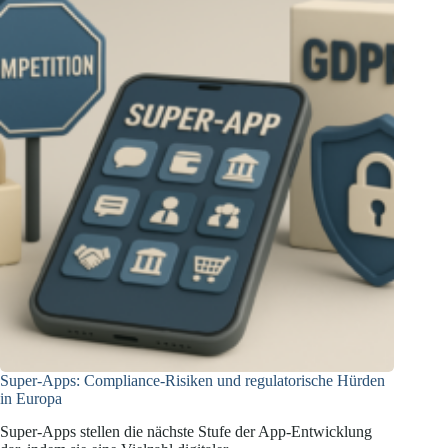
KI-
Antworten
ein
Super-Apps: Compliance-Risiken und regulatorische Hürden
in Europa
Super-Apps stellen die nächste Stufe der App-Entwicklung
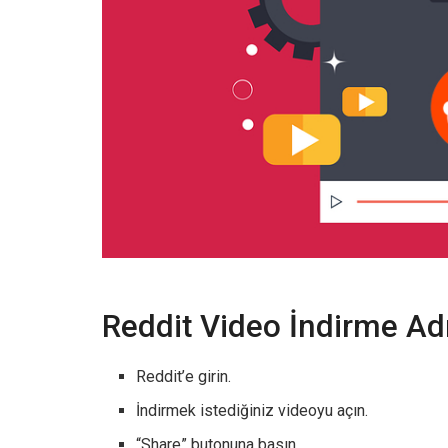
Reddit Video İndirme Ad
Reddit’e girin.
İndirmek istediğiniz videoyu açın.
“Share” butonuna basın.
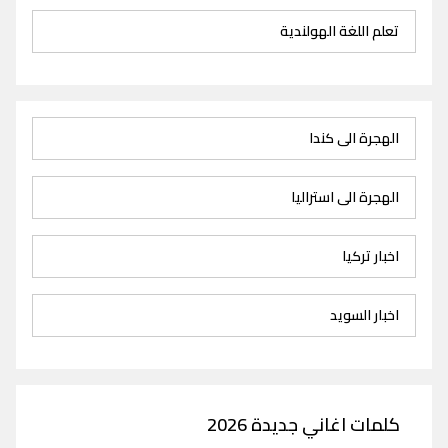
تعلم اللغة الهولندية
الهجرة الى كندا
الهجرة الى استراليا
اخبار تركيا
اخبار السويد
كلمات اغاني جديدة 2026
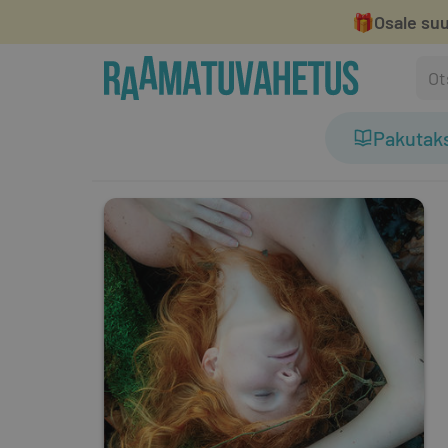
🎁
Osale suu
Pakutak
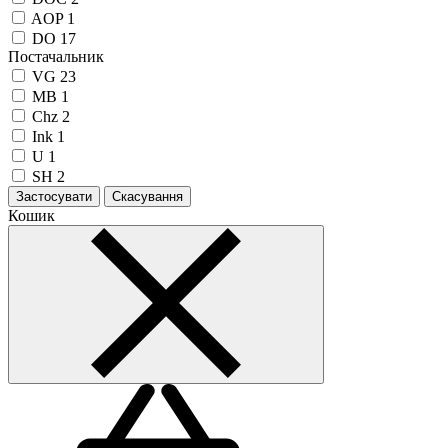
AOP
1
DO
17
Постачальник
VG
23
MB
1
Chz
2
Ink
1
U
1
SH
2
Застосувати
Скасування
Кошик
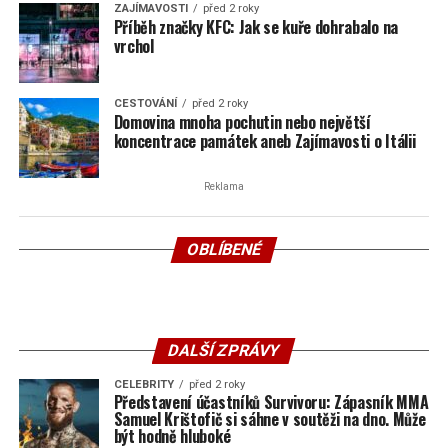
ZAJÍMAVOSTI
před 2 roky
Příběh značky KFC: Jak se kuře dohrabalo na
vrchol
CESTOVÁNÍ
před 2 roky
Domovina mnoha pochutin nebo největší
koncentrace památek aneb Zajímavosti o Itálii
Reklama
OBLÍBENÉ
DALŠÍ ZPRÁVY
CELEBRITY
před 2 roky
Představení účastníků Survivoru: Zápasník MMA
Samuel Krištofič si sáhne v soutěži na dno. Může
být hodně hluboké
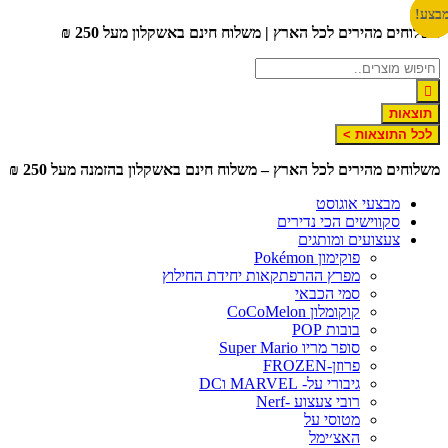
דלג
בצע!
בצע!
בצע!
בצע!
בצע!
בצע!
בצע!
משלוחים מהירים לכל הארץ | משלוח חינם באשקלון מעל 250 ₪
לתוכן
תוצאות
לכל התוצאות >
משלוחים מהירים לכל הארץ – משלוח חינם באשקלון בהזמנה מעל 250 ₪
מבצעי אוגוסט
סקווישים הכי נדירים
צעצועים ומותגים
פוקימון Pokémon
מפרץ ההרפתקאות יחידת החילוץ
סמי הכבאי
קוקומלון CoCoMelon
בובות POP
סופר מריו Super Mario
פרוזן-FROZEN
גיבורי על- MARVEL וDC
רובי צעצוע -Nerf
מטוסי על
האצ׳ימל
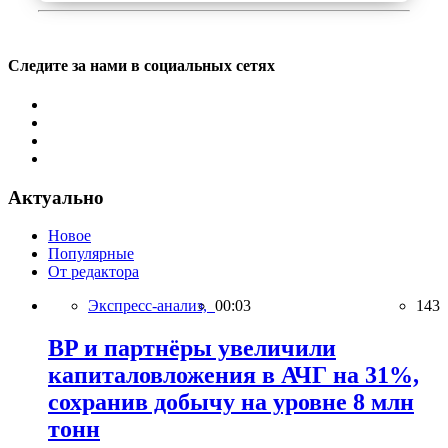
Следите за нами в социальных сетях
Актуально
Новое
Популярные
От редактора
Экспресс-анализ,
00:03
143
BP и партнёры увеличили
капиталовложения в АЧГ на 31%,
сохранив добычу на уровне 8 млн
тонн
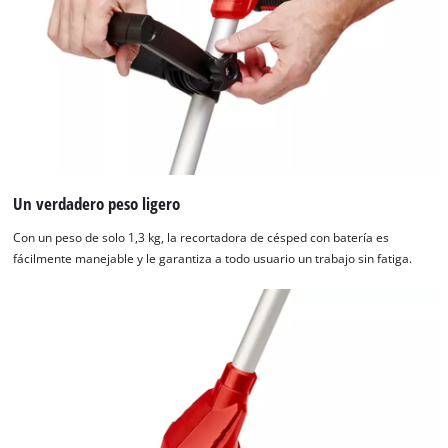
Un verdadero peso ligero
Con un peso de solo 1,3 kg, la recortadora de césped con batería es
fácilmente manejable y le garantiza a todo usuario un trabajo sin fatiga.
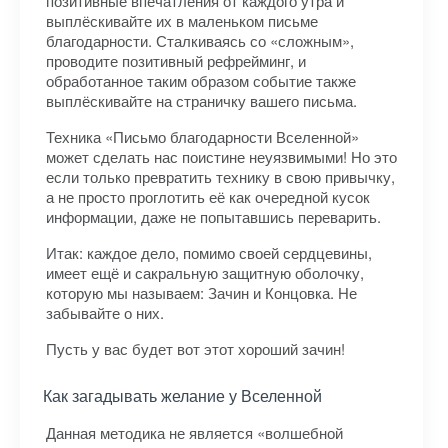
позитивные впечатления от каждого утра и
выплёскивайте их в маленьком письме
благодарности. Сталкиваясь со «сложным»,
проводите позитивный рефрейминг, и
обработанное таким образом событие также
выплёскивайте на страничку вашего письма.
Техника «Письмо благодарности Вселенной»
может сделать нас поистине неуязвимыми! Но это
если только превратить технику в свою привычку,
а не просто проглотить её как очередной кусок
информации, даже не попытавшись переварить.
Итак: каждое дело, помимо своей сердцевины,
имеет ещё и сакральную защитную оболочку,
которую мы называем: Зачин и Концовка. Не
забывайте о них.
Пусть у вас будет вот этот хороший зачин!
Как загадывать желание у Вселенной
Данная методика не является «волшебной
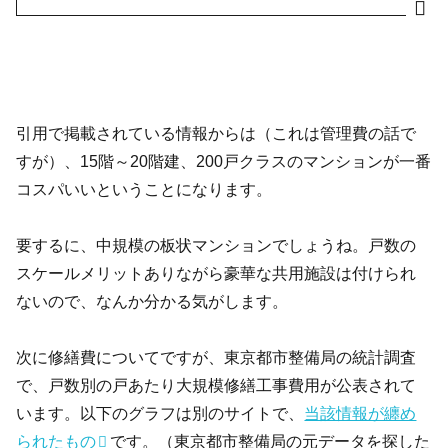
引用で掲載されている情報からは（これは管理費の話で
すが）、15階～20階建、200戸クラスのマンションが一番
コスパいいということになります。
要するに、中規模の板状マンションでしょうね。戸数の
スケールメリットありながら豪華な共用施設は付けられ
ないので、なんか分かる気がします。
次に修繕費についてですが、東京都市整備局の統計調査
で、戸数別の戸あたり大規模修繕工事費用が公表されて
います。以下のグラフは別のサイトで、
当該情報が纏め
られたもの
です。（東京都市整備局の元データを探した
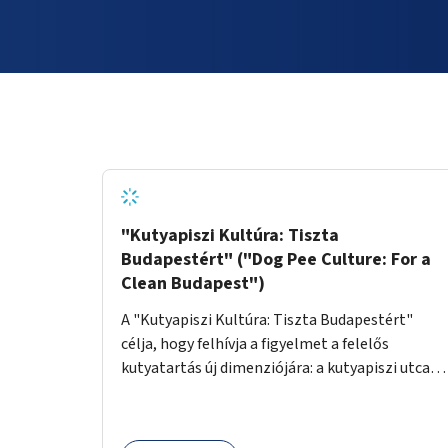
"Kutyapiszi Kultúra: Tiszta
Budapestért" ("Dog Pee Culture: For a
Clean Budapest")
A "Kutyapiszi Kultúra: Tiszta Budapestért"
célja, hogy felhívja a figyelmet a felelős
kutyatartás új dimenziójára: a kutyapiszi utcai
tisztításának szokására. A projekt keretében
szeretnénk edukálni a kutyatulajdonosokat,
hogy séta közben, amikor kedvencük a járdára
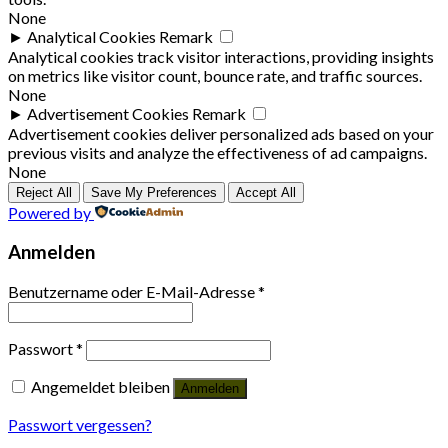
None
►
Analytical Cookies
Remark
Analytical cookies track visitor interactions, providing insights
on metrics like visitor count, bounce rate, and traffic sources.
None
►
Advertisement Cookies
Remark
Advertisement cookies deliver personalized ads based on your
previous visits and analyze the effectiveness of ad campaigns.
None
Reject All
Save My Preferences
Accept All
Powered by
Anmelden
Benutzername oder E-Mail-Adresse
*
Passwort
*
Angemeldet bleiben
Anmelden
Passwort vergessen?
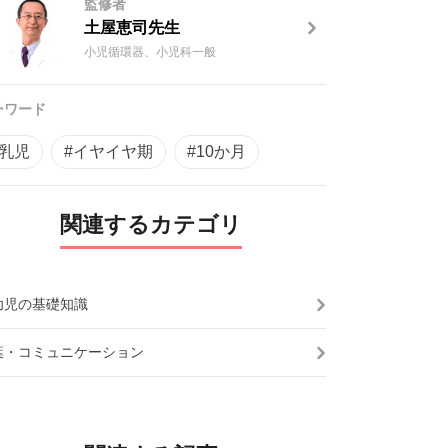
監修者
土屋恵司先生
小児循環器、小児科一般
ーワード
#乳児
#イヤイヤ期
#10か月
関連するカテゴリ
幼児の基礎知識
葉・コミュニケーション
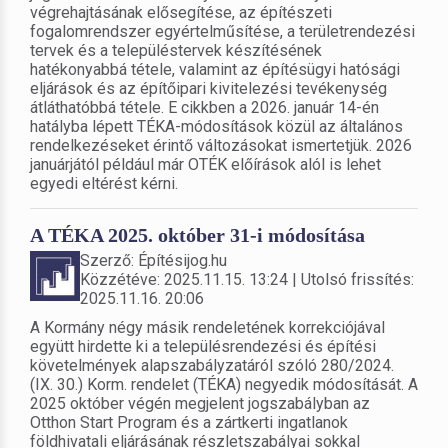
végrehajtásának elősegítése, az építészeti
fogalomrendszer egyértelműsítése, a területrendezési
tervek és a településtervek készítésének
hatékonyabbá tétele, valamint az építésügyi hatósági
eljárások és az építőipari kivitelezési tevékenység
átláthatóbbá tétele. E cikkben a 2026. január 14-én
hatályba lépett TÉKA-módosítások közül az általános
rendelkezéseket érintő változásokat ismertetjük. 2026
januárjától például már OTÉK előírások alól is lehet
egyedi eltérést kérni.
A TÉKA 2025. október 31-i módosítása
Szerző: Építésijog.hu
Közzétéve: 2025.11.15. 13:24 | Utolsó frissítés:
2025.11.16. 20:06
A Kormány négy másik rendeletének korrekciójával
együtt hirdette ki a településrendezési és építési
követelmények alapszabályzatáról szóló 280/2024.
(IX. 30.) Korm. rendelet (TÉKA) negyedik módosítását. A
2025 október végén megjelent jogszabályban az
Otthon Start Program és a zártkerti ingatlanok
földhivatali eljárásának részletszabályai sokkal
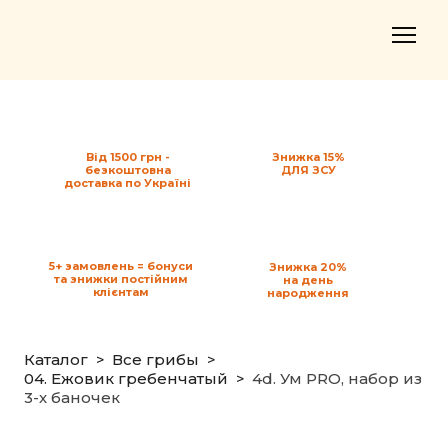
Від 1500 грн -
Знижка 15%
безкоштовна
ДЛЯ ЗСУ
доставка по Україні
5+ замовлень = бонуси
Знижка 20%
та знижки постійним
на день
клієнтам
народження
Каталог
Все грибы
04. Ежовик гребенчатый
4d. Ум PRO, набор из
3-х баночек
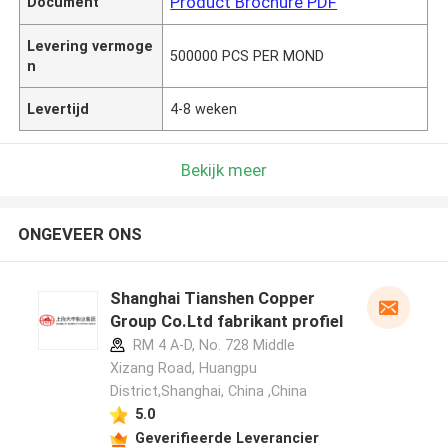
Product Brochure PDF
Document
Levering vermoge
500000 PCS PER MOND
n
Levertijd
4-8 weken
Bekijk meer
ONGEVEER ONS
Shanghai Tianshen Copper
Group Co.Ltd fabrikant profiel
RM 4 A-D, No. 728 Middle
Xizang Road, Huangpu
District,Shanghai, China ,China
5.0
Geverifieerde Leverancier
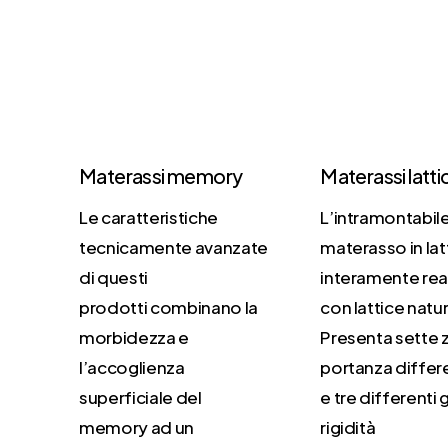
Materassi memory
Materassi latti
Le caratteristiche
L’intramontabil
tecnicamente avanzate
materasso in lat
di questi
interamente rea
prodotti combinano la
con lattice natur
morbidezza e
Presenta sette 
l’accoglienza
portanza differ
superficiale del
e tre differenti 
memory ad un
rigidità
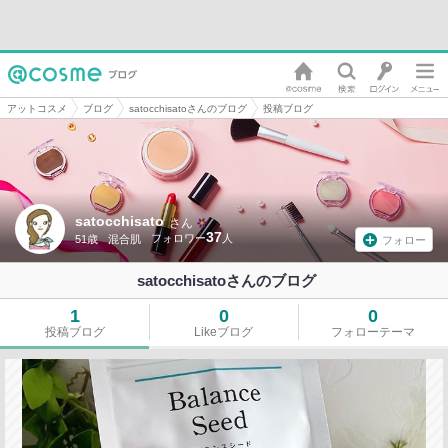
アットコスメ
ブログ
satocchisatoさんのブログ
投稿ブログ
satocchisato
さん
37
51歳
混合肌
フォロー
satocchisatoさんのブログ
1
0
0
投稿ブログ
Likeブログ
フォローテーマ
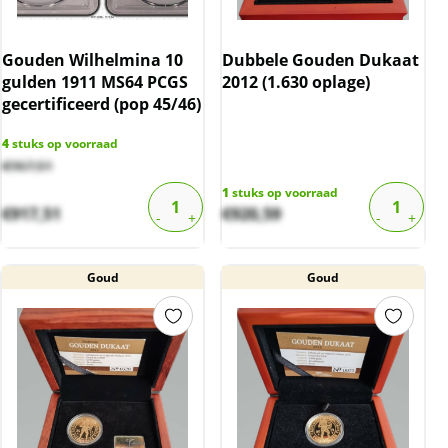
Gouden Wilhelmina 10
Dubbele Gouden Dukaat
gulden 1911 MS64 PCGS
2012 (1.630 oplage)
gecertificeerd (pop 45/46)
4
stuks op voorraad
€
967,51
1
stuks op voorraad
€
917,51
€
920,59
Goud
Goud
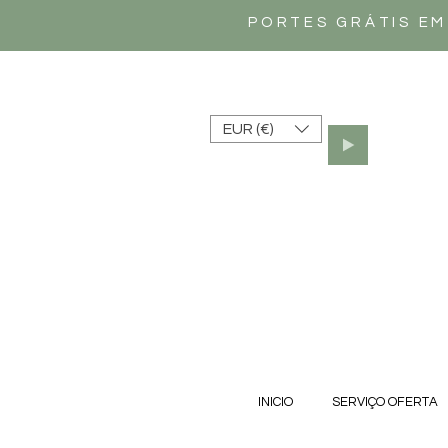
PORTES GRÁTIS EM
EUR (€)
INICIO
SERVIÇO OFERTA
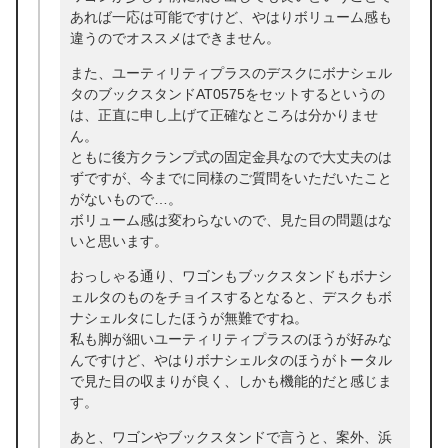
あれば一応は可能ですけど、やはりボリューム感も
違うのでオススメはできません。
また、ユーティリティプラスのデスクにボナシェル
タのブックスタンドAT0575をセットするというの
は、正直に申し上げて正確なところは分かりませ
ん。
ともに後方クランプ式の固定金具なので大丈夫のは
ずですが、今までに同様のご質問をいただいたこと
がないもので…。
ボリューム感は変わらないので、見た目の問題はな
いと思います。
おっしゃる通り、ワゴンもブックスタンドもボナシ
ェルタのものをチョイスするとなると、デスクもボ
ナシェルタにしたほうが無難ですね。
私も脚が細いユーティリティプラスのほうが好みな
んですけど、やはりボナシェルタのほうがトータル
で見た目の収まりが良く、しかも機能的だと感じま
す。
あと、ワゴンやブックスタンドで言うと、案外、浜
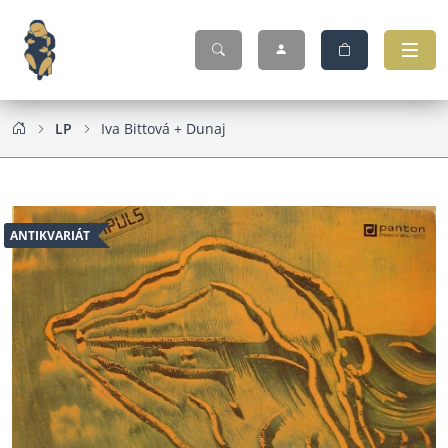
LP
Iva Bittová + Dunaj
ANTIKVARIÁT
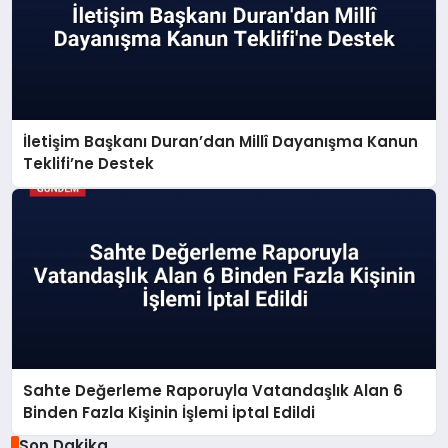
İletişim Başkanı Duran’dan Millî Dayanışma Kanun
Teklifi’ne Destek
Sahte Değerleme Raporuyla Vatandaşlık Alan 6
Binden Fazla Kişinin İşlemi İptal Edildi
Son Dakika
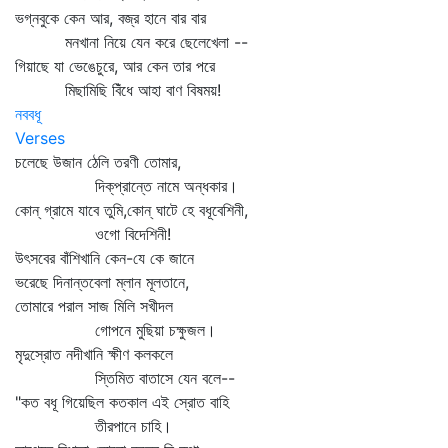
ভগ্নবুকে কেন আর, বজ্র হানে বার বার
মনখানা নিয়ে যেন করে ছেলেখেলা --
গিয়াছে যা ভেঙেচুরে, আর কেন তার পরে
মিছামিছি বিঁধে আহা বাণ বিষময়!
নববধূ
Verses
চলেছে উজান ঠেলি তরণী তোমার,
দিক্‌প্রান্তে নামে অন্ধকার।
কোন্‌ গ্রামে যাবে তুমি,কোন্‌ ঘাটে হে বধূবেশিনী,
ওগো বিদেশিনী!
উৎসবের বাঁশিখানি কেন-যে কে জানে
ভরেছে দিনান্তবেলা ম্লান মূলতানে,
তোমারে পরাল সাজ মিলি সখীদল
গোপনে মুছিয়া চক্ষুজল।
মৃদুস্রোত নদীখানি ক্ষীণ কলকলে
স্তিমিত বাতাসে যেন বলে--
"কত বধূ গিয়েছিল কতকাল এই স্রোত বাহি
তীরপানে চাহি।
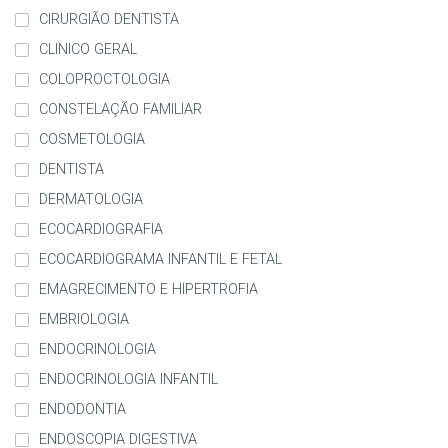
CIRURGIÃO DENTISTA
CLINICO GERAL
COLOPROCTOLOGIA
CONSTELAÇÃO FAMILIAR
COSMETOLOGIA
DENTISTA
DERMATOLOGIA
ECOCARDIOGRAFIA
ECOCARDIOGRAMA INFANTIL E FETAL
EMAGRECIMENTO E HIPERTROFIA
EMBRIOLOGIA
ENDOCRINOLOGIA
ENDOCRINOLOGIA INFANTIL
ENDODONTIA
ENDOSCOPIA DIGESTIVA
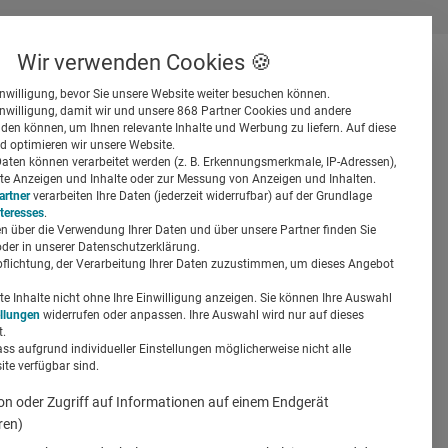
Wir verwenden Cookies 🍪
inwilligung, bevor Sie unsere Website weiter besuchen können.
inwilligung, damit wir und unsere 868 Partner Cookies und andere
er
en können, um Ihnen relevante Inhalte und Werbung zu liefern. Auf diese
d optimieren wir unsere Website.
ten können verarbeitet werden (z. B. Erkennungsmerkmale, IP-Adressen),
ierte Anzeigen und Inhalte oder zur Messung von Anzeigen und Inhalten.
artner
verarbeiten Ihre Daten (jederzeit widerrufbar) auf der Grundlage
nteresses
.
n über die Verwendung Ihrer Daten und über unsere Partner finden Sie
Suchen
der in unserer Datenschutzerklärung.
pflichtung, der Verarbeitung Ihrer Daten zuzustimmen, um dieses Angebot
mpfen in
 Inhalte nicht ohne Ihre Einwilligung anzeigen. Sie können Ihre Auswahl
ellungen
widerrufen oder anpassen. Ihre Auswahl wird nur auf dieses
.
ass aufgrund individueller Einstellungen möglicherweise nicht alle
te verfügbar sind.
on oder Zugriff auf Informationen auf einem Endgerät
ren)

......

Work task →
Starting at the line containing "ェルタのものをチョイスするとなると、デスクもボ" and stopping at the line containing "উৎসবের বাঁশিখানি কেন-যে কে জানে", output every line above exactly, both ends included, with pictures omitted.

Output of the task →
ェルタのものをチョイスするとなると、デスクもボ
ナシェルタにしたほうが無難ですね。
私も脚が細いユーティリティプラスのほうが好みな
んですけど、やはりボナシェルタのほうがトータル
で見た目の収まりが良く、しかも機能的だと感じま
す。
あと、ワゴンやブックスタンドで言うと、案外、浜
LP
Iva Bittová + Dunaj
ANTIKVARIÁT
İletişim Başkanı Duran’dan Millî Dayanışma Kanun
Teklifi’ne Destek
Sahte Değerleme Raporuyla Vatandaşlık Alan 6
Binden Fazla Kişinin İşlemi İptal Edildi
Son Dakika
ভগ্নবুকে কেন আর, বজ্র হানে বার বার
মনখানা নিয়ে যেন করে ছেলেখেলা --
গিয়াছে যা ভেঙেচুরে, আর কেন তার পরে
মিছামিছি বিঁধে আহা বাণ বিষময়!
নববধূ
Verses
চলেছে উজান ঠেলি তরণী তোমার,
দিক্‌প্রান্তে নামে অন্ধকার।
কোন্‌ গ্রামে যাবে তুমি,কোন্‌ ঘাটে হে বধূবেশিনী,
ওগো বিদেশিনী!
উৎসবের বাঁশিখানি কেন-যে কে জানে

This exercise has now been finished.